(Records from a data source)
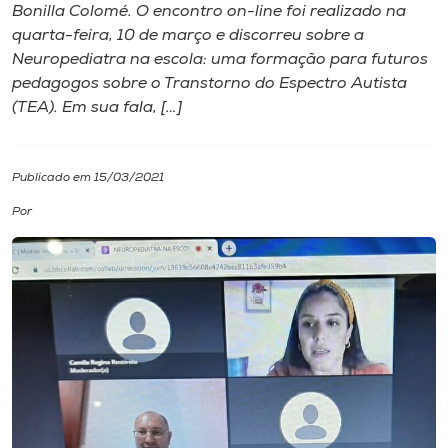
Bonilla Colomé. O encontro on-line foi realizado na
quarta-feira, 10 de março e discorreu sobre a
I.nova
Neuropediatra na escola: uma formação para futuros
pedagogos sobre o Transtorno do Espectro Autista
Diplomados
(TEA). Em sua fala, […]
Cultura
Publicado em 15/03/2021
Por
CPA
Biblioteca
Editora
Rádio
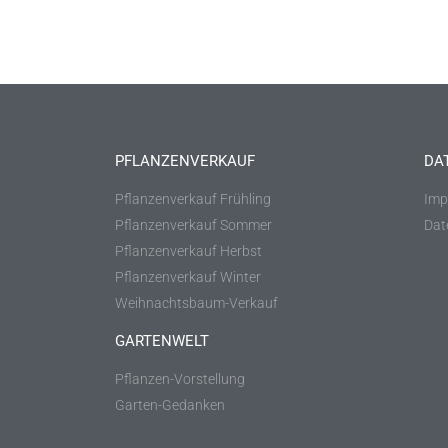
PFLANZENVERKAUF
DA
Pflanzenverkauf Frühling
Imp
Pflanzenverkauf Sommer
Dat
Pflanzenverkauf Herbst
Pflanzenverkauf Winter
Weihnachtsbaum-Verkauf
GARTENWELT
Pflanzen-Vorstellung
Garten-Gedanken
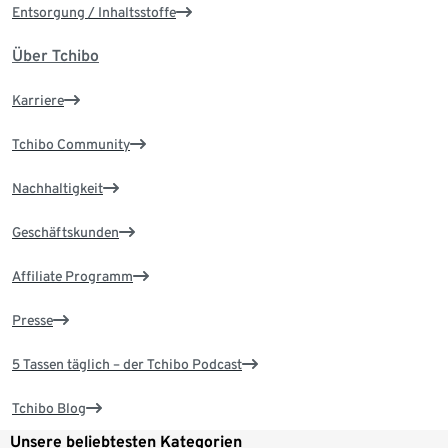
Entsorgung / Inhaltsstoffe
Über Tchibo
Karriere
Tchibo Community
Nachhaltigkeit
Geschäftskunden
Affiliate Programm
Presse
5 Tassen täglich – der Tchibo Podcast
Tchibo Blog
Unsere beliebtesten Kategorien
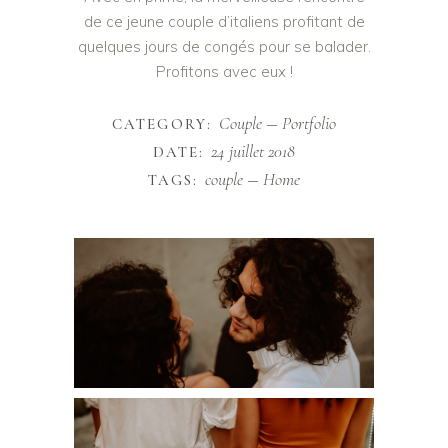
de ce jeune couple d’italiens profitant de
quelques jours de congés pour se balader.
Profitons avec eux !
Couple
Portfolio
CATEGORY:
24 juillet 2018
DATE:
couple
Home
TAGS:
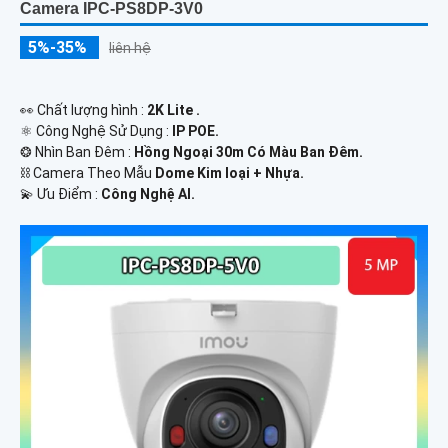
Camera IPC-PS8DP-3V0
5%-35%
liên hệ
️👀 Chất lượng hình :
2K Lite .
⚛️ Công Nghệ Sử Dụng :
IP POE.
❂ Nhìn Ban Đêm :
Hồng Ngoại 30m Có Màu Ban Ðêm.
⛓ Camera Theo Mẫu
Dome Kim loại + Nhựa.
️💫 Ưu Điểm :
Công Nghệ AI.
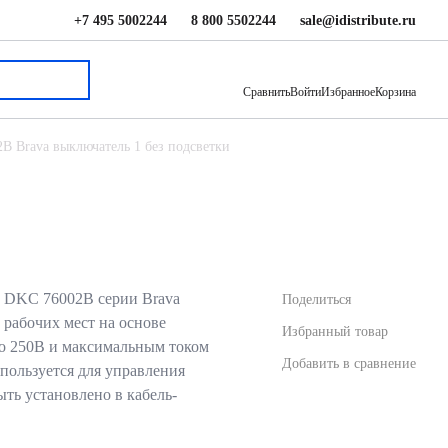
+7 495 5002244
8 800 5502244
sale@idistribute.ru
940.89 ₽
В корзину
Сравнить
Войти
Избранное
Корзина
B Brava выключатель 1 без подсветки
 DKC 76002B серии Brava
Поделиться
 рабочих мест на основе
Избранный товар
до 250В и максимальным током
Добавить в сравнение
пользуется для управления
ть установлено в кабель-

WORK TO BE COMPLETED: Copy out the lines above from the line containing "Pflanzenverkauf Frühling" through the line containing "Unsere beliebtesten Kategorien", exactly, and keep the pictures out.

RESULT BELOW:
Pflanzenverkauf Frühling
Imp
Pflanzenverkauf Sommer
Dat
Pflanzenverkauf Herbst
Pflanzenverkauf Winter
Weihnachtsbaum-Verkauf
GARTENWELT
Pflanzen-Vorstellung
Garten-Gedanken
Entsorgung / Inhaltsstoffe
Über Tchibo
Karriere
Tchibo Community
Nachhaltigkeit
Geschäftskunden
Affiliate Programm
Presse
5 Tassen täglich – der Tchibo Podcast
Tchibo Blog
Unsere beliebtesten Kategorien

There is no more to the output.